Each class period took a 10-minute walk to the cemetery and spent approximately an hour recording the information they needed for their experiment from the graves to make their predictions.
“Our teacher [split us into] groups of two and he gave us each a clipboard with two different tables–pre-1900, or post-1900–to fill out,” said senior and APES student Laura Lipton. “[We also recorded] the sex of the person, the year they were born, the year they died and how old they were when they died.”
After coming back to class and analyzing the data, the students noticed some unusual percentages from the data they had gathered.
“Our data wasn’t what we would normally expect,” said junior and APES student Dominic Kudzia. “You normally expect people born before 1900 to die earlier in life because of all the different factors, but it was the exact opposite.
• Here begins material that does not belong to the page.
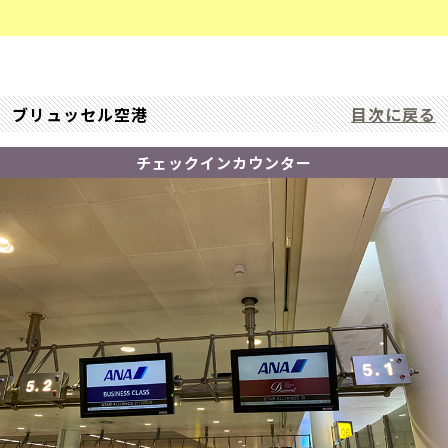
ブリュッセル空港
目次に戻る
チェックインカウンター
We had a lot of people who were born after 1900 dying a lot earlier.”
Students then took their analysis to the next level: trying to predict the causes of the unusual data.
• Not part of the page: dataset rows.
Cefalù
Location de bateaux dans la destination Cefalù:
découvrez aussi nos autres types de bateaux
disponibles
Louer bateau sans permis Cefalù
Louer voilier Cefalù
“[The trip] helped us learn about the history of San Mateo,” said junior and APES student Adrienne Nguyen. “We realized it was because the origins of San Mateo come from a lot of rich people. So people had all those resources in the 1800s that [most] people wouldn’t usually have [then]. It made the survivorship curves pretty similar to how they are right now.”
Additionally, the trip being held on Halloween was a strategic choice.
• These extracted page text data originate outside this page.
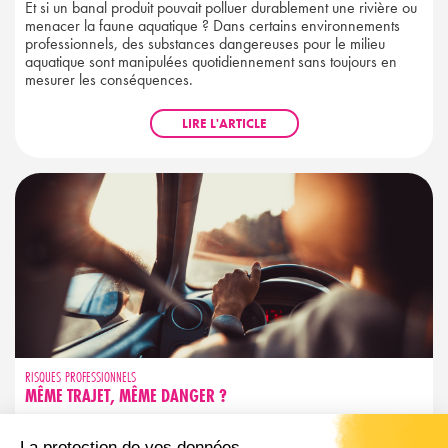
Et si un banal produit pouvait polluer durablement une rivière ou
menacer la faune aquatique ? Dans certains environnements
professionnels, des substances dangereuses pour le milieu
aquatique sont manipulées quotidiennement sans toujours en
mesurer les conséquences.
LIRE L'ARTICLE
RISQUES PROFESSIONNELS
MÊME TRAJET, MÊME DANGER ?
Trajet familier ne rime pas avec sécurité garantie. Découvrez les
réflexes simples pour garder votre vigilance active, même sur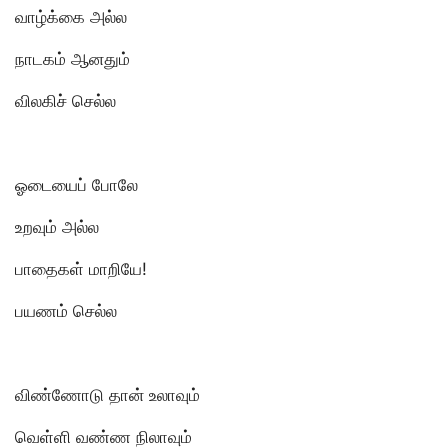
வாழ்க்கை அல்ல
நாடகம் ஆனதும்
விலகிச் செல்ல
ஓடையைப் போலே
உறவும் அல்ல
பாதைகள் மாறியே!
பயணம் செல்ல
விண்ணோடு தான் உலாவும்
வெள்ளி வண்ண நிலாவும்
“Our third unit, which covers populations, happens right around Halloween every year,” Moretti said. “And so that’s why I wanted to coordinate the field trip on Halloween day because the timing works out perfectly.
Lipton felt that the timing of the field trip only added to the experience, adding to the Halloween mood.
“It was 100% a 10 out of 10 experience,” Lipton said. “[The graves] make it more spooky.”
Moretti reflects on the field trip and the students’ response to their experience with a more interactive lab.
“I’m sure we’ll be doing it again next year,” Moretti said. “It’s a lot better than sitting in a classroom and doing the internet version of this lab. The students had a lot of fun going up there, we got a little exercise, we got to walk around a beautiful cemetery and we got to collect data.”
The field trip to St. John’s Cemetery is likely to become a tradition for APES classes.